Preprocessing and analysis of data were accomplished using MNE software developed at the Athinoula A. Martinos Center for Biomedical Imaging (Charlestown, MA) (http://www.nmr.mgh.harvard.edu/martinos/userInfo/data/sofMNE.php).Raw data were inspected visually and noisy channels were excluded from analysis. Two second epochs (plus a 200 ms prestimulus baseline) time-locked to stimulus onset were defined as the time window of interest. Waveforms within these time windows were additionally low-pass filtered at 30 Hz, and the baseline period 200 ms before stimulus onset was subtracted from each epoch before averaging. Epochs containing EOG amplitudes exceeding 300 μV or gradiometer amplitudes exceeding 2000 fT/cm were excluded from the average. Averages for each event type (SH, SM, M, FA, CR) were calculated across trials within a run for an individual subject, and grand averages for each event type were calculated across runs for each subject. A minimum bin size of 25 total events per condition was set as a minimum threshold for a subject to be included in the analysis. To meet these minimum criteria, SH and SM responses were combined as a single event representing the correct identification of “old” items and averages were generated for this combined response category. Of the 15 controls and 16 patients who completed the MEG scan, one patient was excluded because of excessive noise artifact and one control and one patient were excluded because of inadequate bin sizes even after combining the SH and SM events as described above. This resulted in the inclusion of 14 controls and 14 patients in all subsequently described analyses.
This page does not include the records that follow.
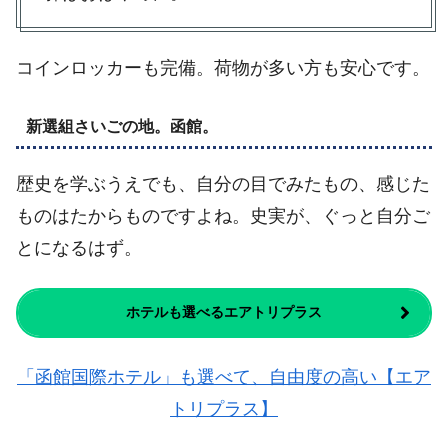
コインロッカーも完備。荷物が多い方も安心です。
新選組さいごの地。函館。
歴史を学ぶうえでも、自分の目でみたもの、感じた
ものはたからものですよね。史実が、ぐっと自分ご
とになるはず。
ホテルも選べるエアトリプラス
「函館国際ホテル」も選べて、自由度の高い【エア
トリプラス】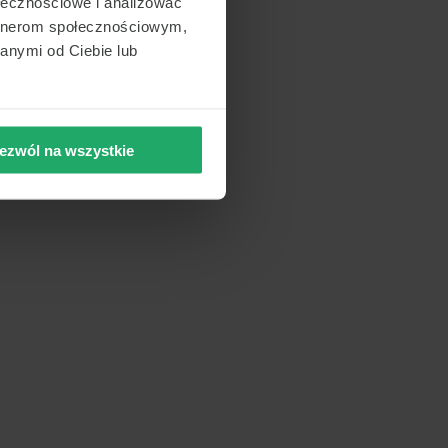
ołecznościowe i analizować
artnerom społecznościowym,
anymi od Ciebie lub
ezwól na wszystkie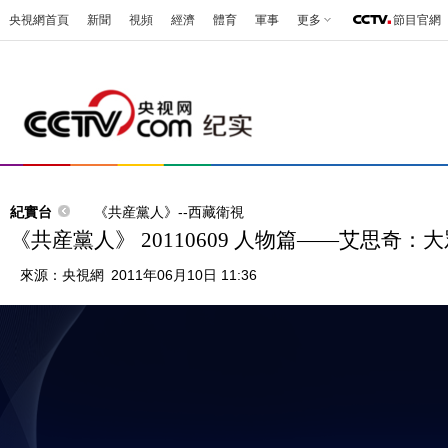
央視網首頁
新聞
視頻
經濟
體育
軍事
更多
節目官網
紀實台
《共産黨人》--西藏衛視
《共産黨人》 20110609 人物篇——艾思奇：
來源：
央視網
2011年06月10日 11:36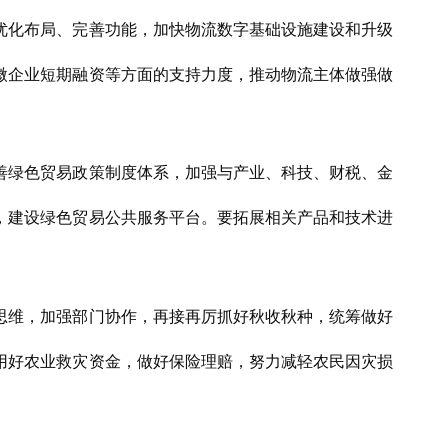
优化布局、完善功能，加快物流数字基础设施建设和升级
微企业短期融资等方面的支持力度，推动物流主体做强做
善绿色贸易政策制度体系，加强与产业、科技、财税、金
，建设绿色贸易公共服务平台。要拓展相关产品和技术进
思维，加强部门协作，再接再厉抓好秋收秋种，统筹做好
用好农业救灾资金，做好保险理赔，努力减轻农民因灾损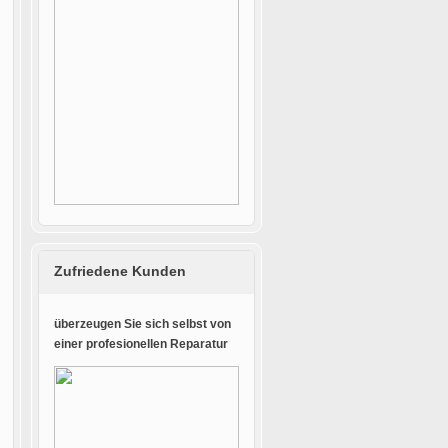
Zufriedene Kunden
überzeugen Sie sich selbst von
einer profesionellen Reparatur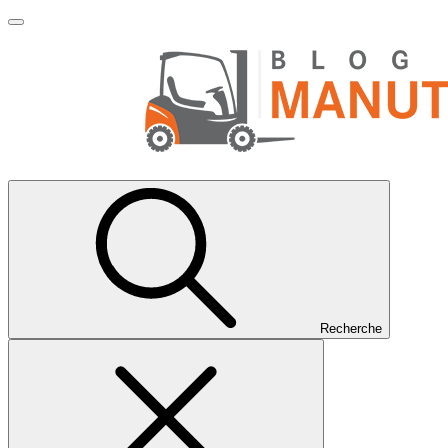
Recherche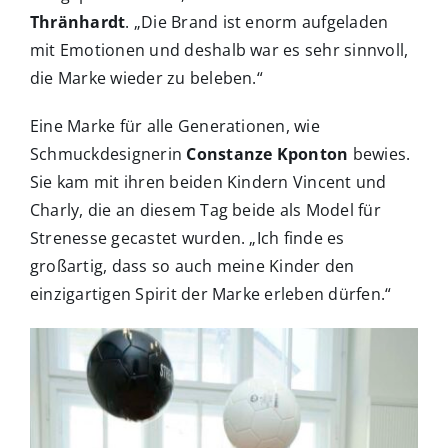
Thränhardt
. „Die Brand ist enorm aufgeladen
mit Emotionen und deshalb war es sehr sinnvoll,
die Marke wieder zu beleben.“
Eine Marke für alle Generationen, wie
Schmuckdesignerin
Constanze Kponton
bewies.
Sie kam mit ihren beiden Kindern Vincent und
Charly, die an diesem Tag beide als Model für
Strenesse gecastet wurden. „Ich finde es
großartig, dass so auch meine Kinder den
einzigartigen Spirit der Marke erleben dürfen.“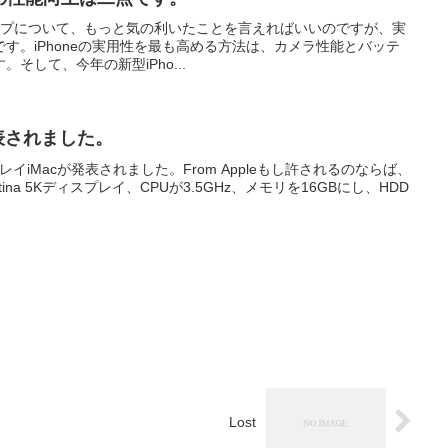
インナップについて、もっと気の利いたことを言えればいいのですが、実
す。iPhoneの実用性を最も高める方法は、カメラ性能とバッテ
そして、今年の新型iPho...
が発表されました。
スプレイiMacが発表されました。From Appleもし許されるのならば、
na 5Kディスプレイ、CPUが3.5GHz、メモリを16GBにし、HDD
Lost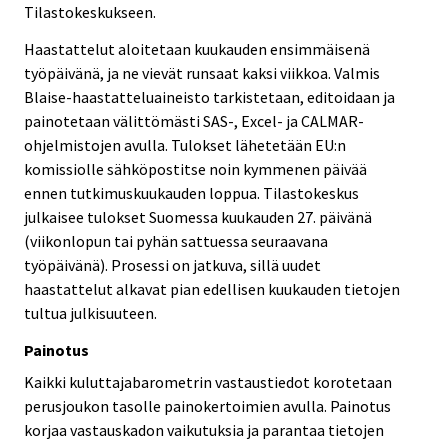
Tilastokeskukseen.
Haastattelut aloitetaan kuukauden ensimmäisenä
työpäivänä, ja ne vievät runsaat kaksi viikkoa. Valmis
Blaise-haastatteluaineisto tarkistetaan, editoidaan ja
painotetaan välittömästi SAS-, Excel- ja CALMAR-
ohjelmistojen avulla. Tulokset lähetetään EU:n
komissiolle sähköpostitse noin kymmenen päivää
ennen tutkimuskuukauden loppua. Tilastokeskus
julkaisee tulokset Suomessa kuukauden 27. päivänä
(viikonlopun tai pyhän sattuessa seuraavana
työpäivänä). Prosessi on jatkuva, sillä uudet
haastattelut alkavat pian edellisen kuukauden tietojen
tultua julkisuuteen.
Painotus
Kaikki kuluttajabarometrin vastaustiedot korotetaan
perusjoukon tasolle painokertoimien avulla. Painotus
korjaa vastauskadon vaikutuksia ja parantaa tietojen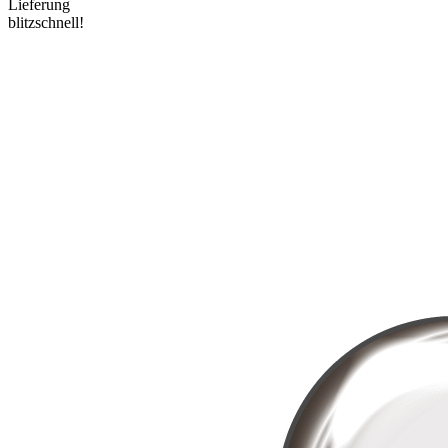
Lieferung
blitzschnell!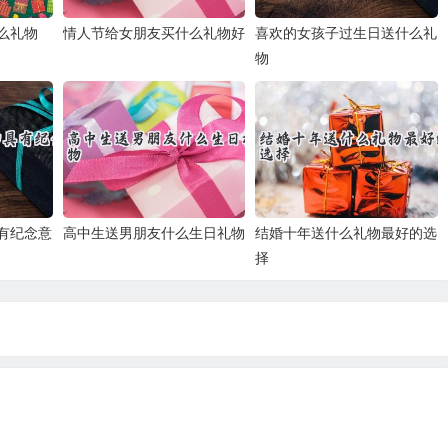
么礼物
情人节给女朋友买什么礼物好
喜欢的女孩子过生日送什么礼
物
有纪念意
高中生送男朋友什么生日礼物
结婚十年送什么礼物最好的选
择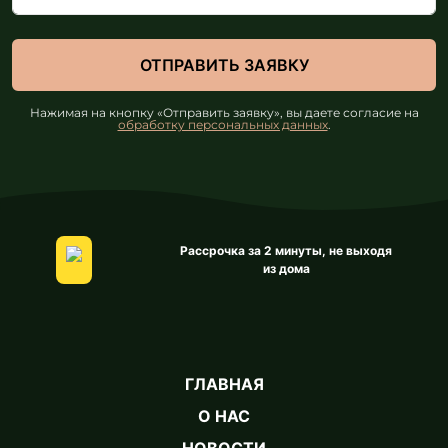
Нажимая на кнопку «Отправить заявку», вы даете согласие на
обработку персональных данных
.
Рассрочка за 2 минуты, не выходя
из дома
ГЛАВНАЯ
О НАС
НОВОСТИ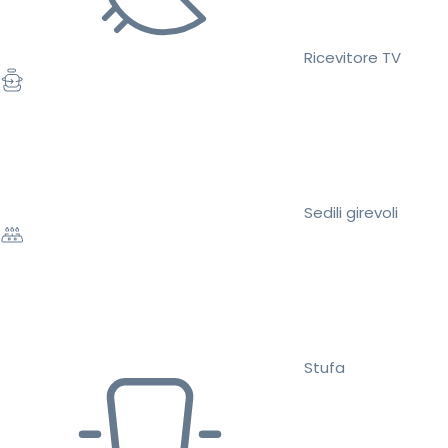
Ricevitore TV
Sedili girevoli
Stufa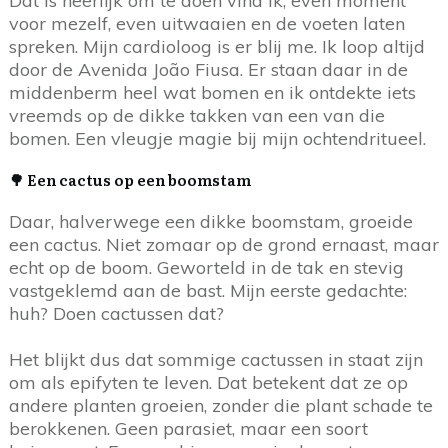
Dat is heerlijk om te doen vind ik, even moment
voor mezelf, even uitwaaien en de voeten laten
spreken. Mijn cardioloog is er blij me. Ik loop altijd
door de Avenida João Fiusa. Er staan daar in de
middenberm heel wat bomen en ik ontdekte iets
vreemds op de dikke takken van een van die
bomen. Een vleugje magie bij mijn ochtendritueel.
🌳 Een cactus op een boomstam
Daar, halverwege een dikke boomstam, groeide
een cactus. Niet zomaar op de grond ernaast, maar
echt op de boom. Geworteld in de tak en stevig
vastgeklemd aan de bast. Mijn eerste gedachte:
huh? Doen cactussen dat?
Het blijkt dus dat sommige cactussen in staat zijn
om als epifyten te leven. Dat betekent dat ze op
andere planten groeien, zonder die plant schade te
berokkenen. Geen parasiet, maar een soort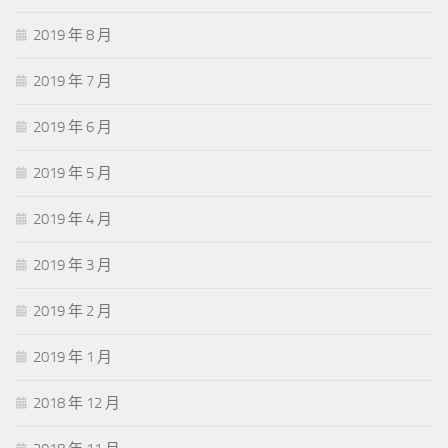
2019 年 8 月
2019 年 7 月
2019 年 6 月
2019 年 5 月
2019 年 4 月
2019 年 3 月
2019 年 2 月
2019 年 1 月
2018 年 12 月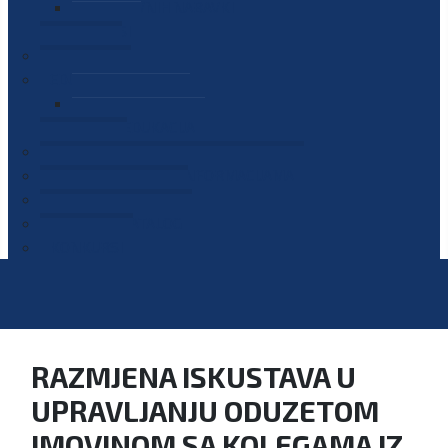
PLAN JAVNIH NABAVKI
OGLASI
GALERIJA
EDUKACIJE
PREZENTACIJE
PLAN EDUKACIJA
KONTAKT
VODIČ ZA PRISTUP INFORMACIJAMA
PRIJAVI KORUPCIJU
DIGITALNI KATALOG
KONKURSI
RAZMJENA ISKUSTAVA U
UPRAVLJANJU ODUZETOM
IMOVINOM SA KOLEGAMA IZ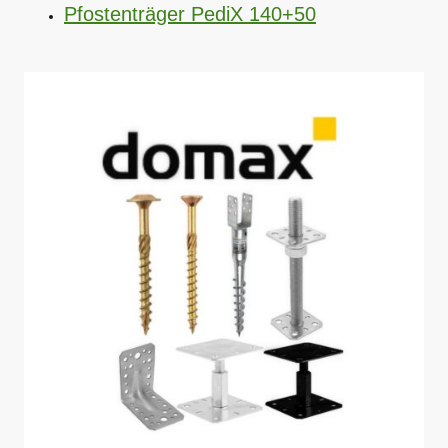
Pfostenträger PediX 140+50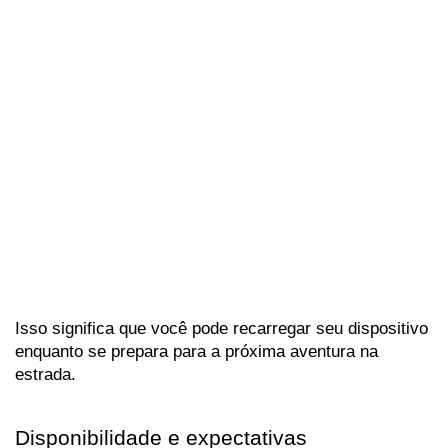
Isso significa que você pode recarregar seu dispositivo 
enquanto se prepara para a próxima aventura na 
estrada.
Disponibilidade e expectativas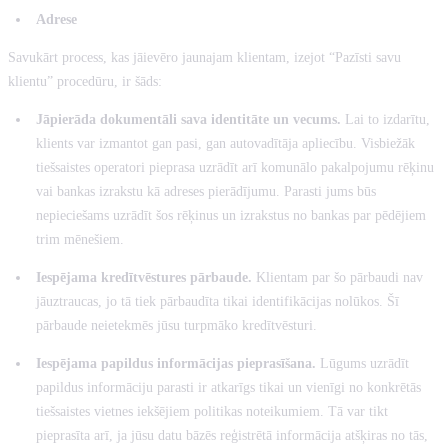
Adrese
Savukārt process, kas jāievēro jaunajam klientam, izejot “Pazīsti savu
klientu” procedūru, ir šāds:
Jāpierāda dokumentāli sava identitāte un vecums.
Lai to izdarītu,
klients var izmantot gan pasi, gan autovadītāja apliecību. Visbiežāk
tiešsaistes operatori pieprasa uzrādīt arī komunālo pakalpojumu rēķinu
vai bankas izrakstu kā adreses pierādījumu. Parasti jums būs
nepieciešams uzrādīt šos rēķinus un izrakstus no bankas par pēdējiem
trim mēnešiem.
Iespējama kredītvēstures pārbaude.
Klientam par šo pārbaudi nav
jāuztraucas, jo tā tiek pārbaudīta tikai identifikācijas nolūkos. Šī
pārbaude neietekmēs jūsu turpmāko kredītvēsturi.
Iespējama papildus informācijas pieprasīšana.
Lūgums uzrādīt
papildus informāciju parasti ir atkarīgs tikai un vienīgi no konkrētās
tiešsaistes vietnes iekšējiem politikas noteikumiem. Tā var tikt
pieprasīta arī, ja jūsu datu bāzēs reģistrētā informācija atšķiras no tās,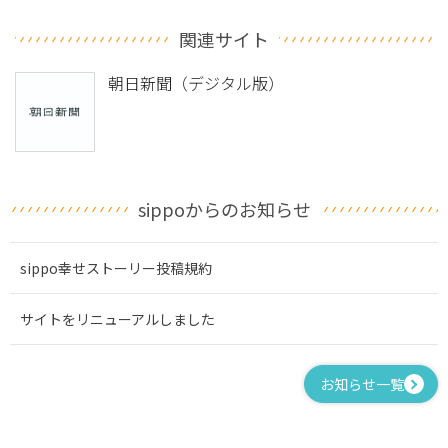
関連サイト
朝日新聞（デジタル版）
sippoからのお知らせ
sippo幸せストーリー投稿規約
サイトをリニューアルしました
お知らせ一覧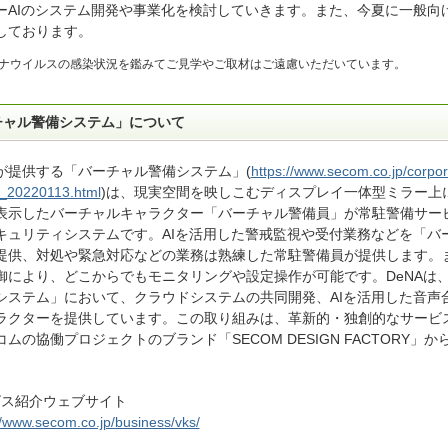
ーAIのシステム開発や事業化を検討していきます。また、今夏に一般向
しております。
ナウイルスの感染状況を鑑みてご見学やご取材はご遠慮いただいています。
チャル警備システム」について
が提供する「バーチャル警備システム」(
https://www.secom.co.jp/corpor
r_20220113.html
)は、現実空間を映しこむディスプレイ一体型ミラー上
表示したバーチャルキャラクター「バーチャル警備員」が常駐警備サー
キュリティシステムです。AIを活用した警戒監視や受付業務などを「バ
提供、対処や緊急対応などの業務は熟練した常駐警備員が提供します。
御により、どこからでもモニタリングや設定操作が可能です。DeNAは
システム」において、クラウドシステムの共同開発、AIを活用した音声
ラクターを提供しています。この取り組みは、革新的・独創的なサービ
ムの協働プロジェクトのブランド「SECOM DESIGN FACTORY」
ビス紹介ウェブサイト
//www.secom.co.jp/business/vks/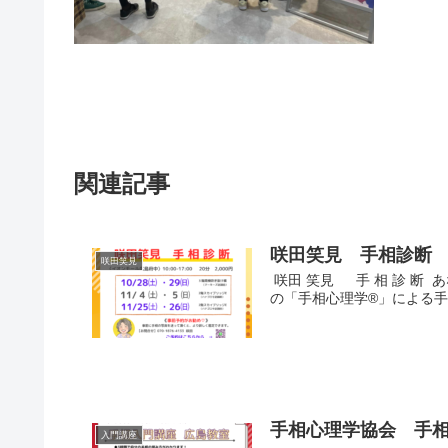
関連記事
咲田笑見 手相診断
咲田笑見
咲田 笑見 手 相 診 断 
の「手相心理学®」による手
手相心理学協会 手相
入門講座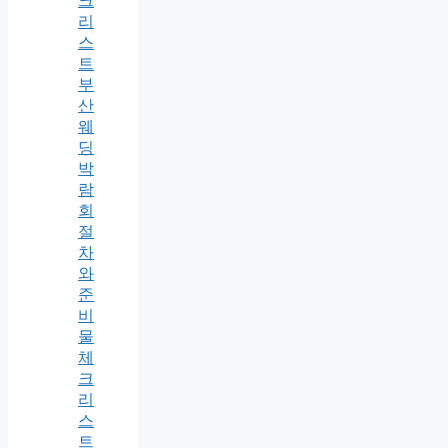
크
리
스
트
부
산
웨
딩
박
람
회
절
차
와
준
비
물
체
크
리
스
트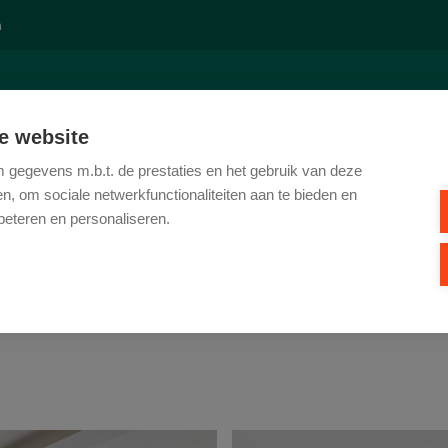
n
E
TE KOOP
TE HUUR
REFERENTIES
KANTOOR
CO
e website
gegevens m.b.t. de prestaties en het gebruik van deze
, om sociale netwerkfunctionaliteiten aan te bieden en
beteren en personaliseren.
 / 9, 9790 WORTEGEM
0.000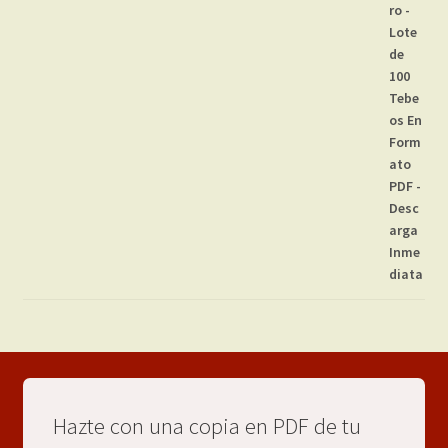
Hazte con una copia en PDF de tu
MEG source space analysis.

Three-dimensional cortical surface models were reconstructed from subjects' MR images using FreeSurfer software. Alignment of the MEG and MRI coordinate frames was accomplished manually by identifying the fiducial landmarks digitized on the subject's head using the high-resolution anatomic MR images described above. An ICP (iterative closest point) algorithm was then applied to fine-tune the locations of the additional digitized points. A single compartment (inner skull) BEM (boundary-element model) decimated to ∼5000 dipole locations per hemisphere was used to calculate the forward solution. Inverse solutions of the MEG were calculated according to a MNE (minimum norm estimate) without depth weighting. All subjects' individual anatomical surfaces were averaged, and using a spherical morphing procedure, each subjects' inverse solution was projected onto this common surface. This allowed within-group t tests to be performed (Moon et al., 2007), to investigate differences in electromagnetic response to the old and new conditions at each vertex on the surface. These t values were then visualized as within-group statistical maps of the old–new difference, using a vertex-wise α of 0.05.

To further evaluate the time course of old–new signal differences within the frontoparietal a priori ROIs, anatomically based ROIs were defined using an automated surface parcellation approach applied to the high-resolution magnetic resonance images (Fischl et al., 2004). Current estimates within these ROIs were then averaged to create group-level time courses for both old and new conditions. The so-called old–new effect consists of a greater electrical response to old items, relative to new items, beginning as early as 500 ms after stimulus presentation (Rugg and Curran, 2007). There are at least two temporally and regionally distinct aspects to this effect: one focused in the posterior parietal cortex (predominantly on the left), which extends from ∼500–800 ms after stimulus (also known as a P600 or late positive complex), and one focused in the right prefrontal cortex, extending from ∼600 to 1600 ms after stimulus (also known as a late frontal effect) (Rugg and Nagy, 1989; Friedman, 1990; Tendolkar et al., 2000; Rugg and Curran, 2007). Hence signal differences between correctly recalled old items and newly presented items were examined in this context, with a focus on the 500–800 ms period in the left posterior parietal cortex, and the 600–1600 ms period in the right prefrontal cortex.

To determine whether old–new differences existed outside the frontoparietal ROIs, an exploratory, cortex-wide analysis was conducted across all vertices. To control for multiple comparisons, an uncorrected threshold of p < 0.001 was used to identify significant clusters.